Unwinnable
by Acey Dearest
Summary: To most of those kids, becoming L's just a dream they have to give lip-service to every day they start for classes. Mello, Matt, and a conversation at Wammy's House.


"Unwinnable"

by Acey

"You know what I think?"

Mello starts off a lot of his conversations this way. In fact, if Matt can remember right, he started off their first conversation this way, six years before. You know what I think—utterly self-assured, as though he'd plow straight into exactly _what he thought_ like a bulldozer, or a start to an inexpert thesis. A rough draft. A prewrite.

Matt inclines his head just to show he's heard, but he knows Mello would have continued anyway.

"I think that people fail because they want to fail."

"That's a new one," Matt manages, eyes on the screen. Tuesday afternoons are for Tetris, until dinner at six-thirty, which he picks at for a solid fifteen minutes before dumping his tray and heading back to the virtual, and preferable, reality of his computer, his games, his dorm. The Internet claims that Tetris is impossible to beat, but Matt figures he has enough Tuesday afternoons left in his life to pound that little theory into the ground."What makes you say that?"

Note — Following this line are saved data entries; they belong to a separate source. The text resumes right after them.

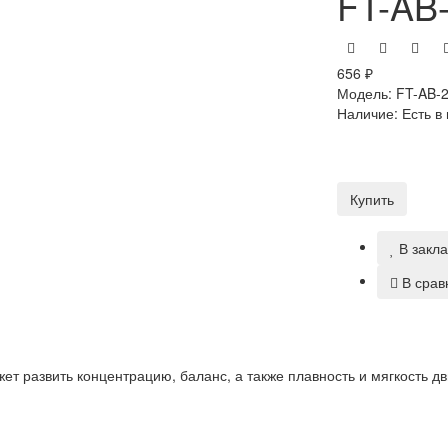
FT-AB
656 ₽
Модель:
FT-AB-
Наличие:
Есть в
Купить
В закл
В срав
ет развить концентрацию, баланс, а также плавность и мягкость д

In the corner of his vision he sees Mello make a face, hears the crackle of yet another chocolate wrapper. Teachers always expect Mello to have the fastidiousness of an obsessive-compulsive, but all the years of rooming with him have told Matt differently. Mello's slovenly as hell, more apt to crush a wrapper under one black boot than crumple it up and throw it in the trash. It's a good thing Matt doesn't care what shambles the room's in. Even better that the kid in charge of monthly room inspection is scared stiff of Mello.

Mello surprises him by dropping the wrapper into an empty cup on his desk instead.

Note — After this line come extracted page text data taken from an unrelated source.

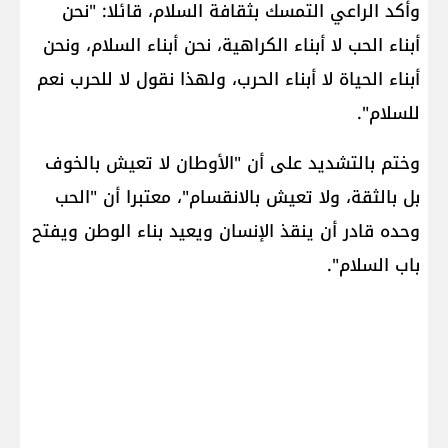
وأكد الراعي التمسك بثقافة السلام، قائلا: "نحن
أبناء الحب لا أبناء الكراهية، نحن أبناء السلام، ونحن
أبناء الحياة لا أبناء الحرب، ولهذا نقول لا للحرب نعم
للسلام".
وختم بالتشديد على أن "الأوطان لا تعيش بالخوف
بل بالثقة، ولا تعيش بالانقسام"، معتبرا أن "الحب
وحده قادر أن ينقذ الإنسان ويعيد بناء الوطن ويفتح
باب السلام".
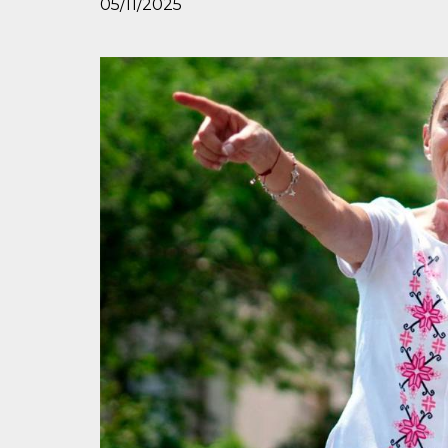
05/11/2025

"Well, look around, Matt. Three hundred orphans in this place between the ages of eight and fourteen. And each and every one of us with the same goal in mind."

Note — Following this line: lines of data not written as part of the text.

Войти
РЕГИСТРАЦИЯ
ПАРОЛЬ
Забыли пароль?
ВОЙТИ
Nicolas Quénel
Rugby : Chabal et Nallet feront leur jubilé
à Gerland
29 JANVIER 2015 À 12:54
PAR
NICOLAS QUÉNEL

"To be the next L." Matt shifts another Tetris block and forms a row that dissolves as soon as it's completed.

"Sure. And if you asked any of them right this minute they'd say it, too. 'I want to be L.' But," Mello snaps off another row of chocolate, "they _don't_."

"Course they do." Matt's finger slips on the keyboard, messing up the block formation. If Mello keeps on talking, he's going to have to pause the game. "If they didn't, they wouldn't study so hard. It's as simple as that."

Mello snorts.

"And they study so hard and yet they fail anyway."

"Maybe they're not studying the right way."

"Quit being obtuse," Mello mutters through another bite of chocolate. "They're not studying hard enough. They think they want it, but they don't want it badly enough. They're afraid of getting their best effort shot down, so they give it their worst effort. Their bare minimum. They do their studying two hours before the test itself. They do the essays at the last minute, so when they get them back they can palm off excuse after excuse. 'I didn't work hard enough, I could've done better.' They're upset, sure, but relieved on top of that. Because the teachers haven't failed them. They've failed themselves.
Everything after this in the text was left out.